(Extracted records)
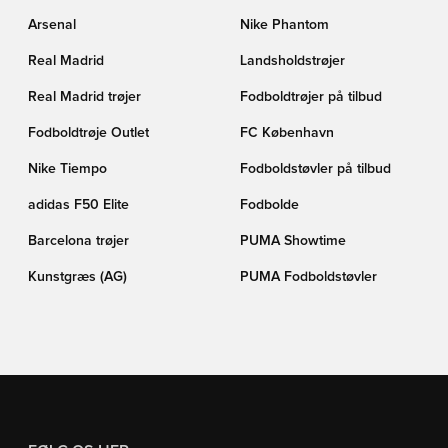
Arsenal
Nike Phantom
Real Madrid
Landsholdstrøjer
Real Madrid trøjer
Fodboldtrøjer på tilbud
Fodboldtrøje Outlet
FC København
Nike Tiempo
Fodboldstøvler på tilbud
adidas F50 Elite
Fodbolde
Barcelona trøjer
PUMA Showtime
Kunstgræs (AG)
PUMA Fodboldstøvler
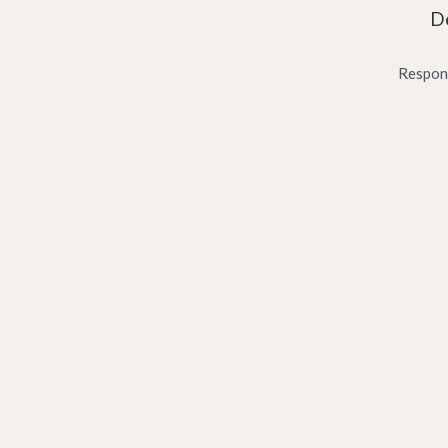
De
Respon 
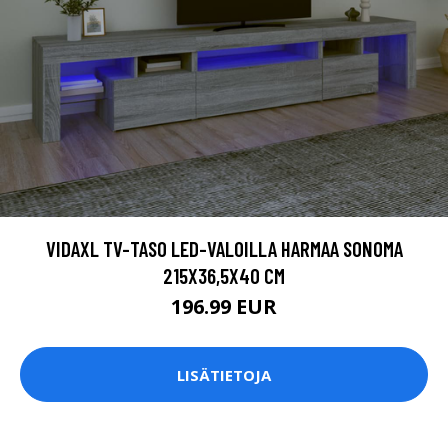
VIDAXL TV-TASO LED-VALOILLA HARMAA SONOMA
215X36,5X40 CM
196.99 EUR
LISÄTIETOJA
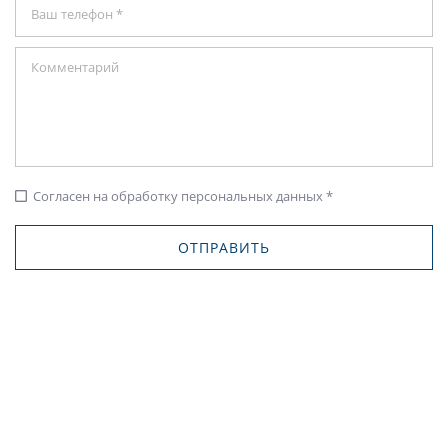
Согласен на обработку персональных данных *
check_box_outline_blank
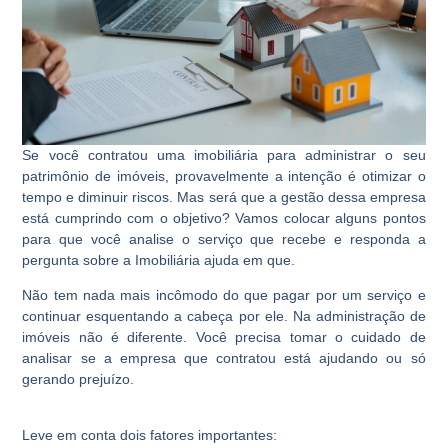
Se você contratou uma imobiliária para administrar o seu
patrimônio de imóveis, provavelmente a intenção é otimizar o
tempo e diminuir riscos. Mas será que a gestão dessa empresa
está cumprindo com o objetivo? Vamos colocar alguns pontos
para que você analise o serviço que recebe e responda a
pergunta sobre a Imobiliária ajuda em que.
Não tem nada mais incômodo do que pagar por um serviço e
continuar esquentando a cabeça por ele. Na administração de
imóveis não é diferente. Você precisa tomar o cuidado de
analisar se a empresa que contratou está ajudando ou só
gerando prejuízo.
Leve em conta dois fatores importantes:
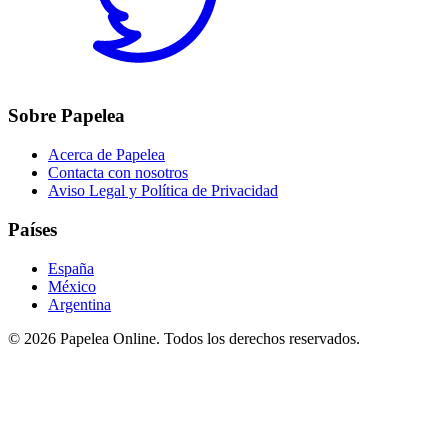
Sobre Papelea
Acerca de Papelea
Contacta con nosotros
Aviso Legal y Política de Privacidad
Países
España
México
Argentina
©
2026
Papelea Online. Todos los derechos reservados.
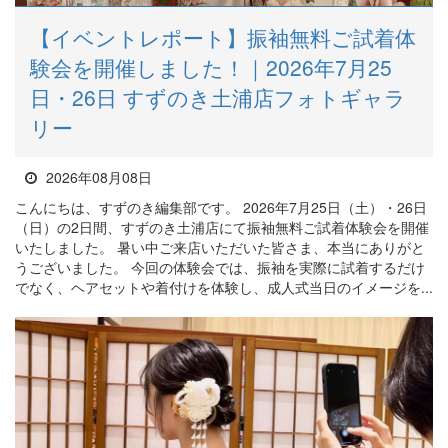
【イベントレポート】振袖無料ご試着体
験会を開催しました！｜2026年7月25
日・26日 すずのき土浦店フォトギャラ
リー
2026年08月08日
こんにちは、すずのき編集部です。 2026年7月25日（土）・26日
（日）の2日間、すずのき土浦店にて振袖無料ご試着体験会を開催
いたしました。 暑い中ご来店いただいた皆さま、本当にありがと
うございました。 今回の体験会では、振袖を実際に試着するだけ
でなく、ヘアセットや着付けを体験し、成人式当日のイメージを...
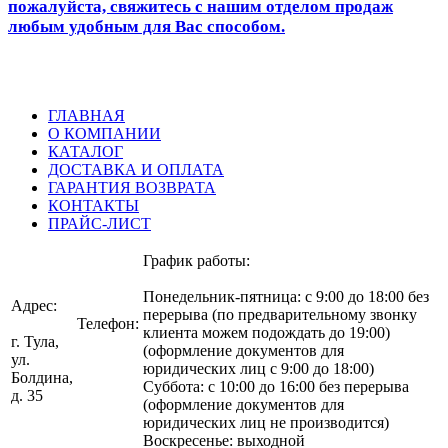
пожалуйста, свяжитесь с нашим отделом продаж
любым удобным для Вас способом.
ГЛАВНАЯ
О КОМПАНИИ
КАТАЛОГ
ДОСТАВКА И ОПЛАТА
ГАРАНТИЯ ВОЗВРАТА
КОНТАКТЫ
ПРАЙС-ЛИСТ
График работы:
Понедельник-пятница: с 9:00 до 18:00 без
Адрес:
перерыва (по предварительному звонку
Телефон:
клиента можем подождать до 19:00)
г. Тула,
(оформление документов для
ул.
(4872)
юридических лиц с 9:00 до 18:00)
Болдина,
75-07-07
Суббота: с 10:00 до 16:00 без перерыва
д. 35
(оформление документов для
юридических лиц не производится)
Воскресенье: выходной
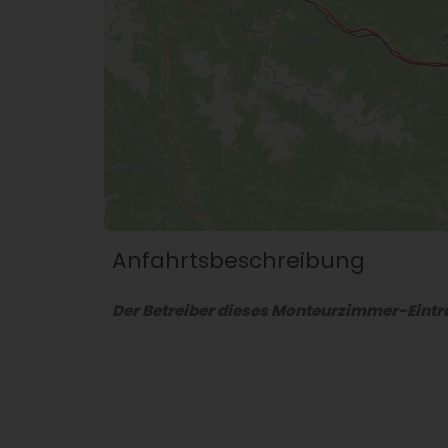
Anfahrtsbeschreibung
Der Betreiber dieses Monteurzimmer-Eintra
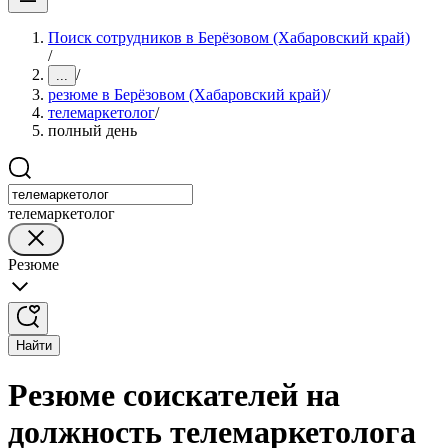
Поиск сотрудников в Берёзовом (Хабаровский край)
/
/
...
резюме в Берёзовом (Хабаровский край)
/
телемаркетолог
/
полный день
телемаркетолог
Резюме
Найти
Резюме соискателей на
должность телемаркетолога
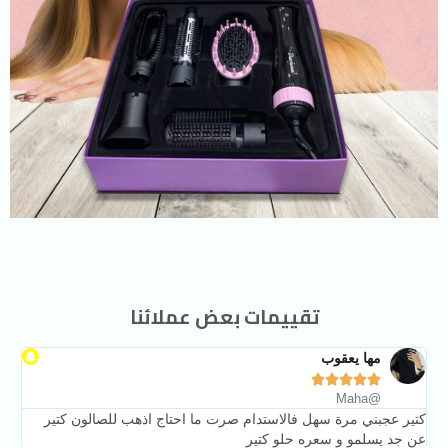
تقييمات بعض عملائنا
مها يعقوب





@Maha
كتير عجبني مرة سهل فالاستدام صرت ما احتاج اذهب للصالون كتير
عن جد يسلمو و سعره حلو كتير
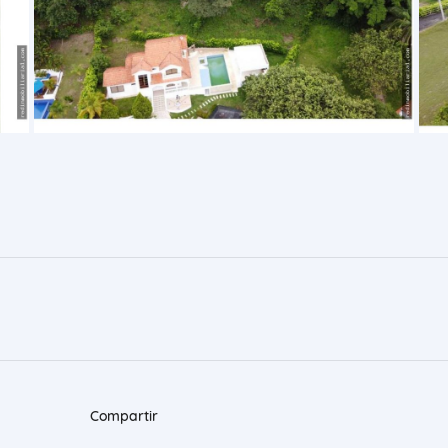
Compartir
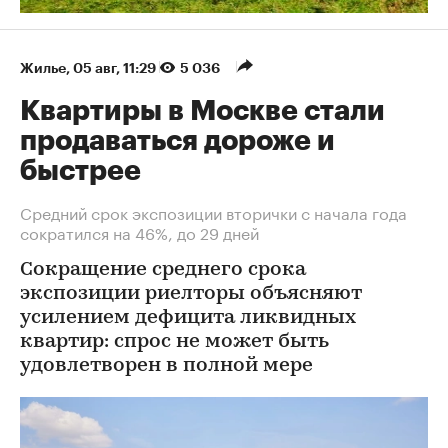
Жилье
⁠,
05 авг, 11:29
5 036
Квартиры в Москве стали
продаваться дороже и
быстрее
Средний срок экспозиции вторички с начала года
сократился на 46%, до 29 дней
Сокращение среднего срока
экспозиции риелторы объясняют
усилением дефицита ликвидных
квартир: спрос не может быть
удовлетворен в полной мере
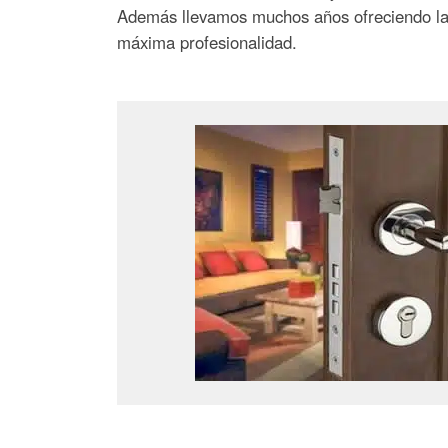
Además llevamos muchos años ofreciendo las 
máxima profesionalidad.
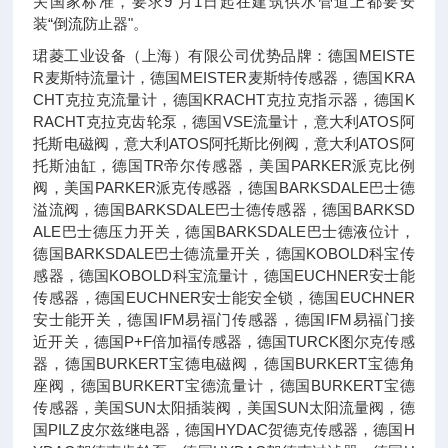
关国家标准，要求9 月1日起在建筑供水管道上都要安
装“倒流防止器"。
珺菱工业设备（上海）有限公司优势品牌：德国MEISTE
R麦斯特流量计，德国MEISTER麦斯特传感器，德国KRA
CHT克拉克流量计，德国KRACHT克拉克指示器，德国K
RACHT克拉克齿轮泵，德国VSE流量计，意大利ATOS阿
托斯电磁阀，意大利ATOS阿托斯比例阀，意大利ATOS阿
托斯油缸，德国TR帝尔传感器，美国PARKER派克比例
阀，美国PARKER派克传感器，德国BARKSDALE巴士德
溢流阀，德国BARKSDALE巴士德传感器，德国BARKSD
ALE巴士德压力开关，德国BARKSDALE巴士德液位计，
德国BARKSDALE巴士德流量开关，德国KOBOLD科宝传
感器，德国KOBOLD科宝流量计，德国EUCHNER安士能
传感器，德国EUCHNER安士能安全锁，德国EUCHNER
安士能开关，德国IFM易福门传感器，德国IFM易福门接
近开关，德国P+F倍加福传感器，德国TURCK图尔克传感
器，德国BURKERT宝德电磁阀，德国BURKERT宝德角
座阀，德国BURKERT宝德流量计，德国BURKERT宝德
传感器，美国SUN太阳插装阀，美国SUN太阳流量阀，德
国PILZ皮尔兹继电器，德国HYDAC贺德克传感器，德国H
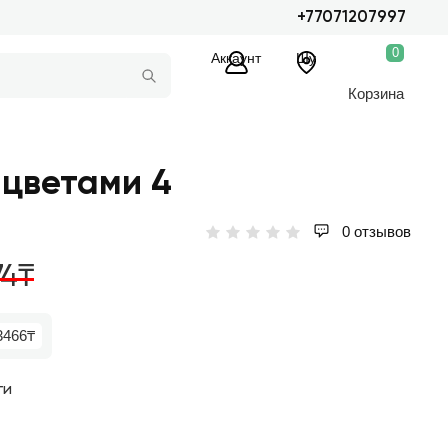
+77071207997
0
Аккаунт
Шу
Корзина
 цветами 4
0 отзывов
74₸
3466₸
ги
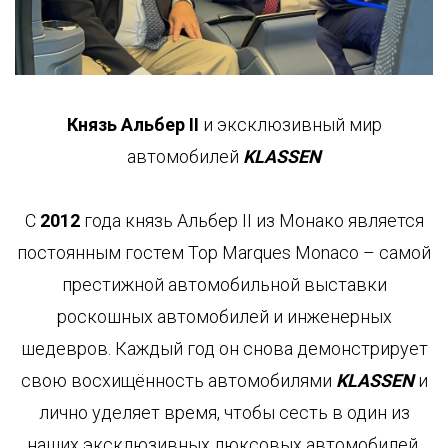
ВТОМОБИЛИ
ОВОСТИ
ОБЫТИЯ
Князь Альбер II
и эксклюзивный мир
автомобилей
KLASSEN
ОМПАНИЯ
СЛУГИ
КОМПАНИЯ
С
2012
года князь Альбер II из Монако является
постоянным гостем Top Marques Monaco – самой
KLASSEN
LASSEN-
ПЕРЕВОЗКИ
престижной автомобильной выставки
BRAND
UTOMOBILE
VIP
роскошных автомобилей и инженерных
KLASSEN
ПЕРЕВОЗКИ
БОТА
МОБИЛЬНЫЙ
шедевров. Каждый год он снова демонстрирует
УКРАИНА
ОФИС
свою восхищённость автомобилями
KLASSEN
и
АРЬЕРА
В
АВТОМОБИЛЕ
HÄNDLER
лично уделяет время, чтобы сесть в один из
ОНТАКТЫ
FINDEN
наших эксклюзивных люксовых автомобилей.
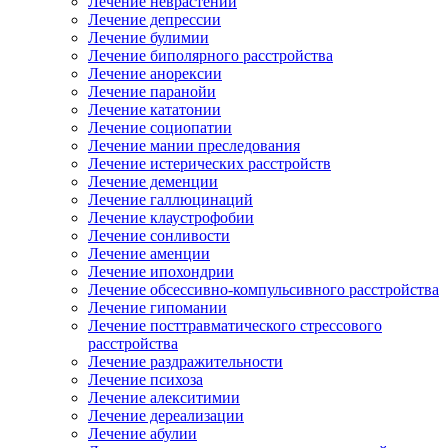
Лечение неврастении
Лечение депрессии
Лечение булимии
Лечение биполярного расстройства
Лечение анорексии
Лечение паранойи
Лечение кататонии
Лечение социопатии
Лечение мании преследования
Лечение истерических расстройств
Лечение деменции
Лечение галлюцинаций
Лечение клаустрофобии
Лечение сонливости
Лечение аменции
Лечение ипохондрии
Лечение обсессивно-компульсивного расстройства
Лечение гипомании
Лечение посттравматического стрессового
расстройства
Лечение раздражительности
Лечение психоза
Лечение алекситимии
Лечение дереализации
Лечение абулии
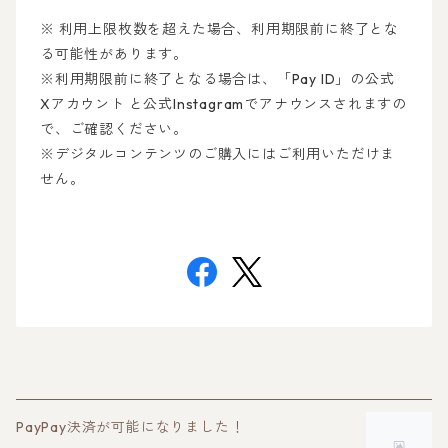
※ 利用上限枚数を超えた場合、利用期限前に終了とな
る可能性があります。
※利用期限前に終了となる場合は、「Pay ID」の公式
Xアカウント と公式Instagramでアナウンスされますの
で、ご確認ください。
※デジタルコンテンツのご購入にはご利用いただけま
せん。
PayPay決済が可能になりました！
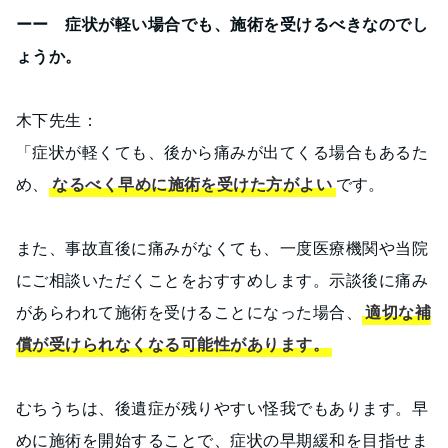
ーー 症状が軽い場合でも、施術を受けるべきなのでし
ょうか。
木下先生：
「症状が軽くても、後から痛みが出てくる場合もあるた
め、
なるべく早めに施術を受けた方がよい
です。
また、事故直後に痛みがなくても、一度医療機関や当院
にご相談いただくことをおすすめします。示談後に痛み
があらわれて施術を受けることになった場合、
適切な補
償が受けられなくなる可能性があります。
むちうちは、後遺症が残りやすい怪我でもあります。早
めに施術を開始することで、症状の早期緩和を目指せま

**What the exercise asks**
Look through the records above and please copy every line in which the string "автомобилей" occurs.

**The completed task**
автомобилей
роскошных автомобилей и инженерных
наших эксклюзивных люксовых автомобилей.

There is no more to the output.